Data Science on the Google Cloud Platform: Implementing End-to-End Real-Time Data Pipelines: From Ingest to Machine Learning
Price: $79.99 - $57.99
(as of Nov 27,2024 08:12:36 UTC – Details)
From the brand
Explore more Data Science
Sharing the knowledge of experts
O’Reilly’s mission is to change the world by sharing the knowledge of innovators. For over 40 years, we’ve inspired companies and individuals to do new things (and do them better) by providing the skills and understanding that are necessary for success.
Our customers are hungry to build the innovations that propel the world forward. And we help them do just that.

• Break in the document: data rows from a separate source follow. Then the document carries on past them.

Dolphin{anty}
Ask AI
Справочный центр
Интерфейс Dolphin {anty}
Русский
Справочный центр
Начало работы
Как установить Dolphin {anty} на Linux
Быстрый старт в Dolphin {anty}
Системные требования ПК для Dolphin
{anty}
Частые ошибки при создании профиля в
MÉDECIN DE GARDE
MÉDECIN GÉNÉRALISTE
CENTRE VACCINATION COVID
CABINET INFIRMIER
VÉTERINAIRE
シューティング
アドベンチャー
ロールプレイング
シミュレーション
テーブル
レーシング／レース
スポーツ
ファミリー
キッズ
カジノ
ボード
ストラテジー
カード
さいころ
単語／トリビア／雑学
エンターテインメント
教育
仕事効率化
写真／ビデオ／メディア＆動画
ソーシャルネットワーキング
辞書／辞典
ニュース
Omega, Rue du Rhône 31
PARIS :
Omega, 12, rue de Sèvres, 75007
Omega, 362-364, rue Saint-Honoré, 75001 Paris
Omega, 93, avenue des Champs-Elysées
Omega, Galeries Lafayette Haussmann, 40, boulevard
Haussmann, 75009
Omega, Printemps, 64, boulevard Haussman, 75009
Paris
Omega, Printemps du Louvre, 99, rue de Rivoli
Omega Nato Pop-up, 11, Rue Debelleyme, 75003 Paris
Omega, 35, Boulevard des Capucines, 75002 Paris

Publisher : O’Reilly Media; 2nd edition (May 3, 2022)
Language : English
Paperback : 459 pages
ISBN-10 : 1098118952
ISBN-13 : 978-1098118952
Item Weight : 2.31 pounds
Dimensions : 7 x 1 x 9.25 inches
Data Science on the Google Cloud Platform: Implementing End-to-End Real-Time Data Pipelines
Data science is a rapidly growing field that involves extracting insights and knowledge from data to drive decision-making and innovation. With the rise of big data and the need for real-time analytics, organizations are looking for ways to build scalable and efficient data pipelines to process and analyze their data.

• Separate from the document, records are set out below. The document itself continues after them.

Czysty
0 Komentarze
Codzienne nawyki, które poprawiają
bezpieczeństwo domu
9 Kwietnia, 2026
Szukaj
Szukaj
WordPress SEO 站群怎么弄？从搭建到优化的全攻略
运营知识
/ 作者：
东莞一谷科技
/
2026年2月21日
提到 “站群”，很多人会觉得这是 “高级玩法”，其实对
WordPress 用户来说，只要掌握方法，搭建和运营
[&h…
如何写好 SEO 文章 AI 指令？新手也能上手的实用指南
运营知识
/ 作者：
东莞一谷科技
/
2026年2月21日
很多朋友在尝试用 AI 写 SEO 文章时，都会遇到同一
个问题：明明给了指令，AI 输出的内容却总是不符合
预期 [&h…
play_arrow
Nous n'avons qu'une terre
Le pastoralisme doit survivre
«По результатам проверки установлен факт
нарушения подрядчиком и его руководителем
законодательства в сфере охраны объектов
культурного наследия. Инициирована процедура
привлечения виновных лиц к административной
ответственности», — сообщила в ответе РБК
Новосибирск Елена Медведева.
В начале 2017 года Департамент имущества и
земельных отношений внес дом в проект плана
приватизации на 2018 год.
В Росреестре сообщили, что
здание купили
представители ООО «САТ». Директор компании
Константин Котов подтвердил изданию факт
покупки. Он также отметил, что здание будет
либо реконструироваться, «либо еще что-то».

One of the key players in the data science space is the Google Cloud Platform (GCP), which offers a suite of tools and services for building, deploying, and managing data pipelines. In this post, we will explore how to implement end-to-end real-time data pipelines on GCP, from data ingestion to machine learning.
Data Ingestion:
The first step in building a data pipeline is to ingest data from various sources, such as databases, APIs, and streaming platforms. GCP provides a number of tools for data ingestion, including Cloud Pub/Sub for real-time messaging, Cloud Storage for batch processing, and Cloud Dataflow for stream processing.
Data Processing:
Once the data is ingested, it needs to be processed and transformed before it can be analyzed. GCP offers tools like Cloud Dataprep for data preparation and cleansing, Cloud Dataflow for batch and stream processing, and BigQuery for data warehousing and analytics.
Machine Learning:
After the data has been processed, it can be used to train machine learning models for predictive analytics and decision-making. GCP provides a range of machine learning tools, including BigQuery ML for SQL-based machine learning, TensorFlow for deep learning, and AutoML for automated model training.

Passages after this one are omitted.